Desktop search has come a long way in the past few years. In this post, we’ll explore how the technology behind all of the major desktop search options has changed based on web search innovations. In the follow-up posts, we’ll talk a little bit about how desktop search is different from web search and how it has both succeeded and failed at making interacting with our computers better. We’ll share a few tricks for getting more out of Desktop Search and a few things we wish it could do. We’ll also share a little bit about how Baydin plans to fill in the gaps.
There are two major advantages to a modern desktop search experience: the first is that searching for a document is a lot faster than it used to be, and the second is that in virtually all file types, the text inside the document is searchable, instead of just the filename.
Think back to the file search in Windows 95. It was pretty terrible. All it could do was search for filenames, and it took the better part of eternity to find anything. Here’s why: when someone searched for a word, Windows opened the file system and looked at every single file it had. It compared the search query with the filename for each file, and as it found matches, it added the files to the results listing. Every time a new search started, Windows had to look at every single file, which is why the results trickled in over a period of a few minutes. If the search term were somewhere in a document or in an email rather than in the filename of a physical file, we were pretty much out of luck.
Searching the full text of documents was beyond the pale. To do that, Windows would need to open every single file as it came across them and extract the text. It would have been slower than slow, it would have required every piece of software that saved any kind of document to provide hooks for Windows to extract the text, and it probably would have made the computer rottenly unstable.
Searching through email in Office (up until 2003) used the same method, but since every email had a known structure, Outlook could search through the full text of messages. When a user started searching for something, Outlook opened the most recent email and compared the search terms against each word in that email. If there was a match, it would add the email to the result list in real-time. When it finished with the most recent email, it would move on to the next, then to the next, then to the next. Searching through email was a slow process, but it would eventually yield results where the terms were found only in the text of emails.
A real innovation happened, though, when software developers realized that the same technology that powers web search engines could be applied to the desktop.
When someone clicks the search button on a web search engine, the search engine responds in a totally different way from Windows 95-style search. Google does not crawl every page on the web, word for word, comparing the search terms for a match. Instead, Google just looks in a previously-generated database where they already have prepared a list of all the web pages that contain the search term (and a bunch of other information that helps them order the results!)
Instead of sifting through every word ever written on the Internet in real time, Google crawls each page on the web only every few hours, days, or weeks depending on how important a site is and how frequently its content changes. When Google crawls a site, its crawler looks through every page, processes every term, and updates the database.
Very crudely, that index looks like this:
All Google has to do when you search for “chicken” is find that index and list the results.
Of course, that’s a sweeping simplification – it doesn’t address multiple-term searches, result order, or the fact that the index is HUGE and difficult to maintain. There are dozens of fantastic papers from Google engineers that explains a lot of the details; try http://labs.google.com/papers for a listing, or start here for an overview from when Sergey and Larry were still at Stanford. But for the purposes of this post, that’s all we need to worry about.
Creating and maintaining a mapping from search terms to web pages is the critical innovation for desktop search. The idea extends quite well to our individual computers. Instead of a mapping from terms to web pages, though, we need to make a mapping from terms to documents. So the problem is a little bit harder in that we have to be able to index a whale of a lot of document types instead of just HTML, but it is a lot easier in that the index size is nowhere near as large as the index for the web.
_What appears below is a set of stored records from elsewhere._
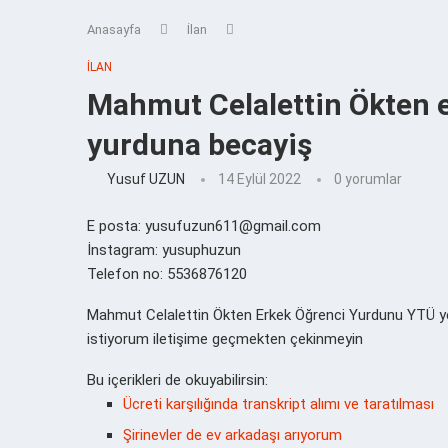
Anasayfa
İlan
İLAN
Mahmut Celalettin Ökten 
yurduna becayiş
Yusuf UZUN
14 Eylül 2022
0 yorumlar
E posta: yusufuzun611@gmail.com
İnstagram: yusuphuzun
Telefon no: 5536876120
Mahmut Celalettin Ökten Erkek Öğrenci Yurdunu YTÜ ye
istiyorum iletişime geçmekten çekinmeyin
Bu içerikleri de okuyabilirsin:
Ücreti karşılığında transkript alımı ve taratılması
Şirinevler de ev arkadaşı arıyorum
It can be generated relatively fast (probably under an hour for the average computer) and does not require a lot of space.
Google Desktop Search, Windows Desktop Search, and all the competitors do exactly this. Their indexer runs in the background, opens every file on the computer, and creates a database in the same format as the web databases above:
When I search on my computer for a word, like the web search engines, all my computer now has t
o do is look in that index and find the already-generated list of files that match my term.
The key takeaway is that thanks to these indexes, searching through the full text of every file on a computer is now thousands of times faster than just searching the filenames used to be.